Arbeiten neben der Rente lohnt sich jetzt mehr

Der demografische Wandel trifft den Arbeitsmarkt spürbar – gleichzeitig möchten viele ältere Menschen weiterarbeiten, sei es aus finanziellen Gründen oder aus Freude an der Tätigkeit. Mit der Aktivrente setzt der Gesetzgeber seit 2026 einen gezielten Anreiz: Wer nach Erreichen der Regelaltersgrenze weiter in einem sozialversicherungspflichtigen Job arbeitet, kann bis zu 2.000 Euro monatlich steuerfrei hinzuverdienen. Offizielle Informationen zur Aktivrente stellt die Deutsche Rentenversicherung bereit. Zusätzlich haben sich auch die Hinzuverdienstregeln bei anderen Rentenarten – etwa der Erwerbsminderungsrente – geändert, was eine genaue Planung des Zuverdienstes noch wichtiger macht (Stand: 2026).
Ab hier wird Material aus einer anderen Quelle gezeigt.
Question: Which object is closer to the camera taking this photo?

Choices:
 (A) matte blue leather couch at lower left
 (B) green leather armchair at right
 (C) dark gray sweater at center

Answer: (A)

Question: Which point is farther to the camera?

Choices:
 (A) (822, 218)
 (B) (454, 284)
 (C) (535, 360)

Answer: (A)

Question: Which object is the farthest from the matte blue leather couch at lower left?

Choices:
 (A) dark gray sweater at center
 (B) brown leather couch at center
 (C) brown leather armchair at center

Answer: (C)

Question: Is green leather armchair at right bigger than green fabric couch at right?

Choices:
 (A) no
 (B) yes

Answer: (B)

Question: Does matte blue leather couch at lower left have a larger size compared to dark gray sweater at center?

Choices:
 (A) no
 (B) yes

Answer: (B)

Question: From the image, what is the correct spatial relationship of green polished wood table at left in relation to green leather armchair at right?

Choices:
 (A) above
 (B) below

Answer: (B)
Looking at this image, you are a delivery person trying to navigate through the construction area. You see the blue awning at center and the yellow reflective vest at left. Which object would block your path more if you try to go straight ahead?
Was ist die Aktivrente – und was nicht?

Der Begriff „Aktivrente“ kann leicht in die Irre führen. Wichtig ist die klare Abgrenzung:

  • Die Aktivrente ist keine eigene Rentenart der gesetzlichen Rentenversicherung wie die Altersrente oder Erwerbsminderungsrente.
  • Es handelt sich um einen steuerlichen Freibetrag für Lohn aus einer sozialversicherungspflichtigen Beschäftigung nach Erreichen der Regelaltersgrenze.
  • Zuständig für die praktische Umsetzung ist das Lohnsteuerabzugsverfahren über den Arbeitgeber, nicht die Deutsche Rentenversicherung.

Die gesetzliche Altersrente selbst bleibt steuerlich wie bisher behandelt – die Aktivrente bezieht sich allein auf das zusätzliche Arbeitseinkommen.
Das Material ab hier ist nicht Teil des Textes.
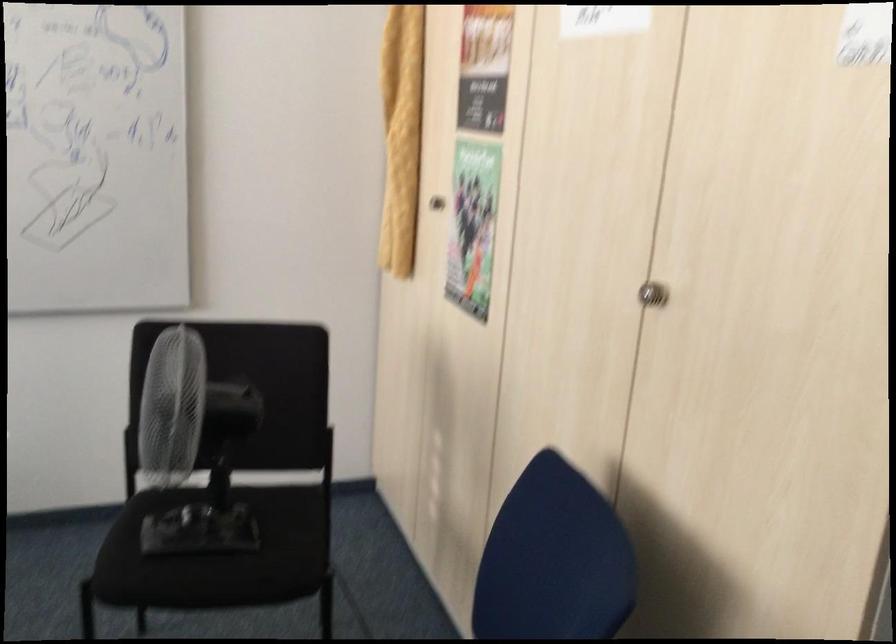 I want to click on black chair sitting surface, so click(x=220, y=521). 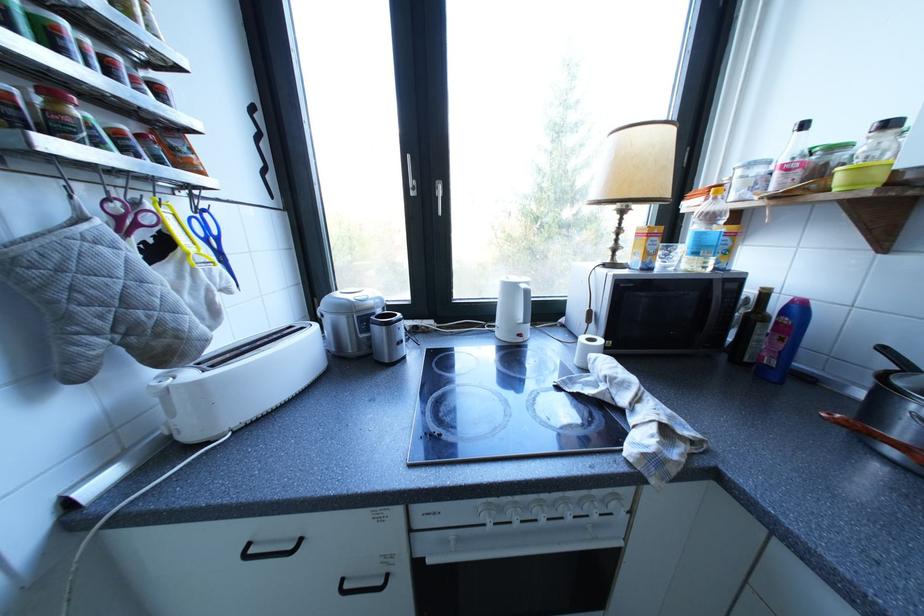 The height and width of the screenshot is (616, 924). What do you see at coordinates (784, 339) in the screenshot? I see `the blue plastic bottle` at bounding box center [784, 339].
Die Kernregel 2026: 2.000 Euro monatlich steuerfrei

Seit dem 1. Januar 2026 gilt:

  • Bis zu 2.000 Euro brutto im Monat aus einer sozialversicherungspflichtigen Beschäftigung sind steuerfrei, wenn Sie die Regelaltersgrenze erreicht haben.
  • Auf das Jahr gerechnet entspricht das einem steuerfreien Volumen von 24.000 Euro.
  • Einkommen oberhalb von 2.000 Euro pro Monat wird ganz normal versteuert.
  • Die Steuerfreiheit wird direkt bei der Lohnabrechnung berücksichtigt – der höhere Nettolohn kommt also sofort bei Ihnen an.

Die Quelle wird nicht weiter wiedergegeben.